● Instructions for the task:
For this exercise, return all the data exactly as it stands.

● Data for the task:
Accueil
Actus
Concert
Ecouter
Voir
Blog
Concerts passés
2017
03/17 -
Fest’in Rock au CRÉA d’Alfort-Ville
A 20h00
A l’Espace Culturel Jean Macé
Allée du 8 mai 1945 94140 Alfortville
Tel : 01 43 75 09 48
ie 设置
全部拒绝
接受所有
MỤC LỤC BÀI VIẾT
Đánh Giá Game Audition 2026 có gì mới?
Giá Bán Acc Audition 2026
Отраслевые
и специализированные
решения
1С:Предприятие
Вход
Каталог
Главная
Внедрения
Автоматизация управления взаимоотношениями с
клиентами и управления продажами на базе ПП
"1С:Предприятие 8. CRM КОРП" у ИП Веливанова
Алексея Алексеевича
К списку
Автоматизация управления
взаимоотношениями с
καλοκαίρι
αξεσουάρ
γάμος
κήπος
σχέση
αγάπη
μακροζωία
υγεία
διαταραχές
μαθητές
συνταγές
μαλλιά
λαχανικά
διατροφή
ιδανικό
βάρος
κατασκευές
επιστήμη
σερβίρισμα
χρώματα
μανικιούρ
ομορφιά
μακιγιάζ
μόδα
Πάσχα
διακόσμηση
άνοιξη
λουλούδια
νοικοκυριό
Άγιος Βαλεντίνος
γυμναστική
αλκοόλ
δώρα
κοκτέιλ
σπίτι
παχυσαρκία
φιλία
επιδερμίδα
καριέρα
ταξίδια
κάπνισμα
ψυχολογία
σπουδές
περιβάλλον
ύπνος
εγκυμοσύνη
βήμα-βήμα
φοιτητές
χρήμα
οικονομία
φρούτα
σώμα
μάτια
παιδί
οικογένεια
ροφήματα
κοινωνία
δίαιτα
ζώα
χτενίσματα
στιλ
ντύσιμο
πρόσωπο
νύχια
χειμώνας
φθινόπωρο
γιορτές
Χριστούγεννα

● Solution:
Accueil
Actus
Concert
Ecouter
Voir
Blog
Concerts passés
2017
03/17 -
Fest’in Rock au CRÉA d’Alfort-Ville
A 20h00
A l’Espace Culturel Jean Macé
Allée du 8 mai 1945 94140 Alfortville
Tel : 01 43 75 09 48
ie 设置
全部拒绝
接受所有
MỤC LỤC BÀI VIẾT
Đánh Giá Game Audition 2026 có gì mới?
Giá Bán Acc Audition 2026
Отраслевые
и специализированные
решения
1С:Предприятие
Вход
Каталог
Главная
Внедрения
Автоматизация управления взаимоотношениями с
клиентами и управления продажами на базе ПП
"1С:Предприятие 8. CRM КОРП" у ИП Веливанова
Алексея Алексеевича
К списку
Автоматизация управления
взаимоотношениями с
καλοκαίρι
αξεσουάρ
γάμος
κήπος
σχέση
αγάπη
μακροζωία
υγεία
διαταραχές
μαθητές
συνταγές
μαλλιά
λαχανικά
διατροφή
ιδανικό
βάρος
κατασκευές
επιστήμη
σερβίρισμα
χρώματα
μανικιούρ
ομορφιά
μακιγιάζ
μόδα
Πάσχα
διακόσμηση
άνοιξη
λουλούδια
νοικοκυριό
Άγιος Βαλεντίνος
γυμναστική
αλκοόλ
δώρα
κοκτέιλ
σπίτι
παχυσαρκία
φιλία
επιδερμίδα
καριέρα
ταξίδια
κάπνισμα
ψυχολογία
σπουδές
περιβάλλον
ύπνος
εγκυμοσύνη
βήμα-βήμα
φοιτητές
χρήμα
οικονομία
φρούτα
σώμα
μάτια
παιδί
οικογένεια
ροφήματα
κοινωνία
δίαιτα
ζώα
χτενίσματα
στιλ
ντύσιμο
πρόσωπο
νύχια
χειμώνας
φθινόπωρο
γιορτές
Χριστούγεννα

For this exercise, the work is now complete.